Наташа пожила у матери месяц. Выплакалась, выдохнула, подумала. Потом они с Сергеем долго, тяжело говорили — уже не муж с женой, а двое над обломками. Он и вправду порвал с Зинаидой, ушёл с разъездной работы на постоянную, поближе к дому. Стал водить Мишку на хоккей. Чинить то, до чего годами руки не доходили. Старался. То ли от стыда, то ли от страха, то ли от любви, которую сам же проворонил.
Вернулась ли Наташа — Валентина Петровна рассказывать чужим не любила. Скажет коротко: живут. А что у них там внутри срослось, а что нет — про то ни она, ни даже сама Наташа толком не знали. Иногда так и срастается сломанное: криво, с болью, и в плохую погоду ноет. Но уж как срослось.
Полено своё Зинаида, говорят, прибрала в сарай — обугленное, в синих разводах. Трофей не трофей, а выбросить рука не поднялась. К чужим поленницам она с того дня близко не подходила. И вся улица ещё годами, чуть где какое воровство по мелочи, переглядывалась: гляди, как бы Петровна тебе полено не зарядила.

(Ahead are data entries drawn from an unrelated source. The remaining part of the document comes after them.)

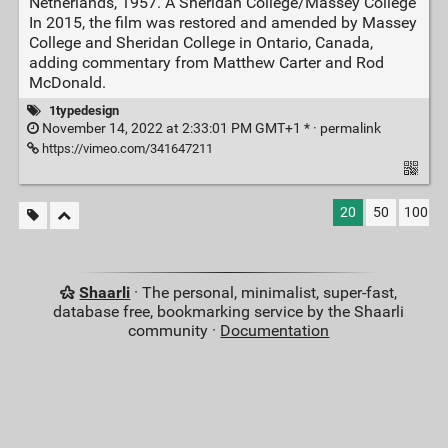
Netherlands, 1957. A Sheridan College/Massey College
In 2015, the film was restored and amended by Massey
College and Sheridan College in Ontario, Canada,
adding commentary from Matthew Carter and Rod
McDonald.
1typedesign
November 14, 2022 at 2:33:01 PM GMT+1 * ·
permalink
https://vimeo.com/341647211
20
50
100
Shaarli
· The personal, minimalist, super-fast,
database free, bookmarking service by the Shaarli
community ·
Documentation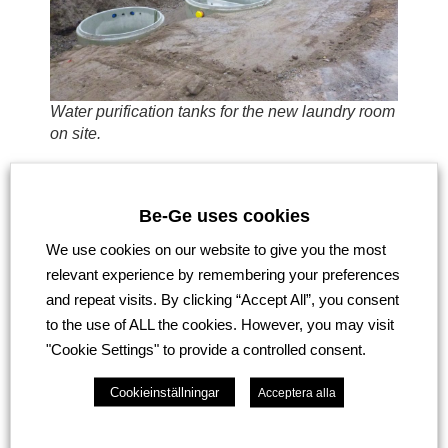
Water purification tanks for the new laundry room
on site.
Be-Ge uses cookies
We use cookies on our website to give you the most
relevant experience by remembering your preferences
and repeat visits. By clicking “Accept All”, you consent
to the use of ALL the cookies. However, you may visit
"Cookie Settings" to provide a controlled consent.
Cookieinställningar
Acceptera alla
New sales offices ready v.12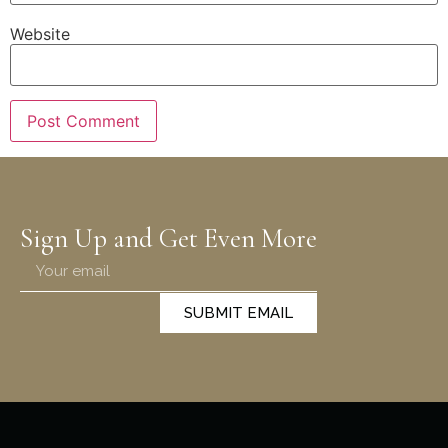
Website
Sign Up and Get Even More
SUBMIT EMAIL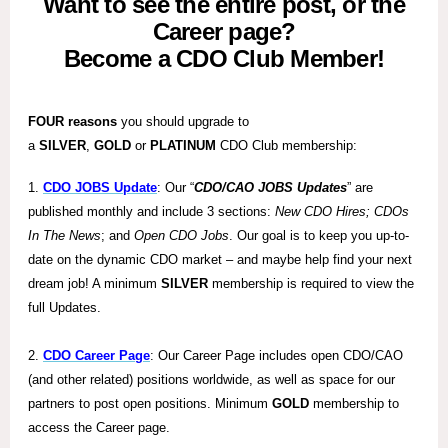
Want to see the entire post, or the
Career page?
Become a CDO Club Member!
FOUR reasons
you should upgrade to
a
SILVER
,
GOLD
or
PLATINUM
CDO Club membership:
1.
CDO JOBS Update
: Our “
CDO/CAO JOBS Updates
” are
published monthly and include 3 sections:
New CDO Hires; CDOs
In The News
; and
Open CDO Jobs
. Our goal is to keep you up-to-
date on the dynamic CDO market – and maybe help find your next
dream job! A minimum
SILVER
membership is required to view the
full Updates.
2.
CDO Career Page
: Our Career Page includes open CDO/CAO
(and other related) positions worldwide, as well as space for our
partners to post open positions. Minimum
GOLD
membership to
access the Career page.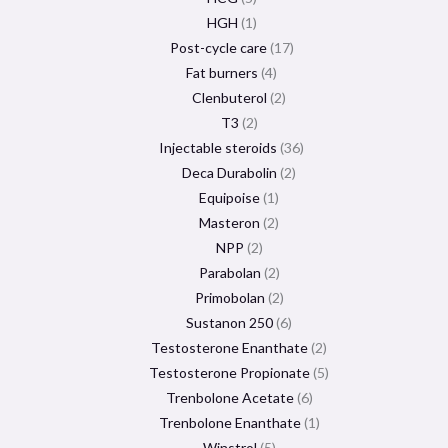
HGH
1
Post-cycle care
17
Fat burners
4
Clenbuterol
2
T3
2
Injectable steroids
36
Deca Durabolin
2
Equipoise
1
Masteron
2
NPP
2
Parabolan
2
Primobolan
2
Sustanon 250
6
Testosterone Enanthate
2
Testosterone Propionate
5
Trenbolone Acetate
6
Trenbolone Enanthate
1
Winstrol
5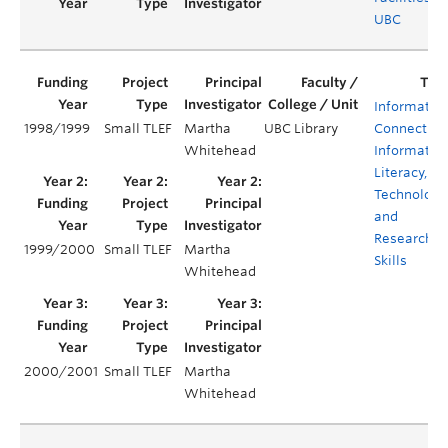
UBC
Informatio
1998/1999
Small TLEF
Martha
UBC Library
Connection
Whitehead
Informatio
Literacy,
Technology
and
Research
1999/2000
Small TLEF
Martha
Skills
Whitehead
2000/2001
Small TLEF
Martha
Whitehead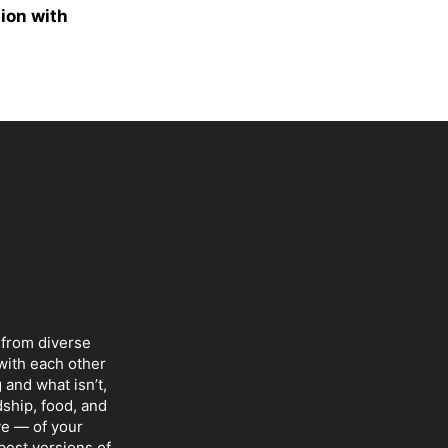
ion with
 from diverse
with each other
 and what isn’t,
dship, food, and
ve — of your
 best versions of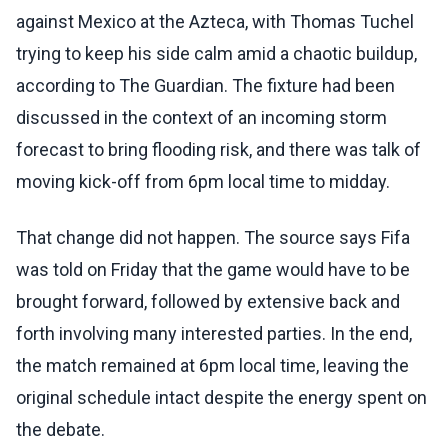
against Mexico at the Azteca, with Thomas Tuchel
trying to keep his side calm amid a chaotic buildup,
according to The Guardian. The fixture had been
discussed in the context of an incoming storm
forecast to bring flooding risk, and there was talk of
moving kick-off from 6pm local time to midday.
That change did not happen. The source says Fifa
was told on Friday that the game would have to be
brought forward, followed by extensive back and
forth involving many interested parties. In the end,
the match remained at 6pm local time, leaving the
original schedule intact despite the energy spent on
the debate.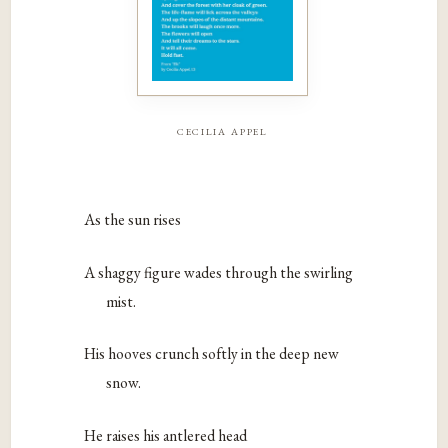
cecilia appel
As the sun rises
A shaggy figure wades through the swirling
mist.
His hooves crunch softly in the deep new
snow.
He raises his antlered head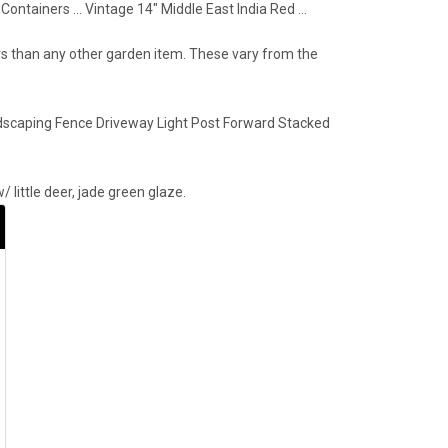
ntainers … Vintage 14" Middle East India Red …
ers than any other garden item. These vary from the
dscaping Fence Driveway Light Post Forward Stacked
 little deer, jade green glaze.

А Валентина Петровна ловушек больше не мастерила. Незачем стало. Только иногда, коля дрова, поднимет ровное берёзовое полено, повертит в ладонях, посмотрит на светлый срез — и положит в общую кучу. Хотела поймать воровку дров. А поймала воровство пострашнее. И до сих пор не знала, благодарить за это судьбу или клясть.
Знала одно. Что смолчать, как сорок лет назад, во второй раз не смогла. И что синеют люди не от петарды. От молчания. Изнутри. Тихо. И насовсем.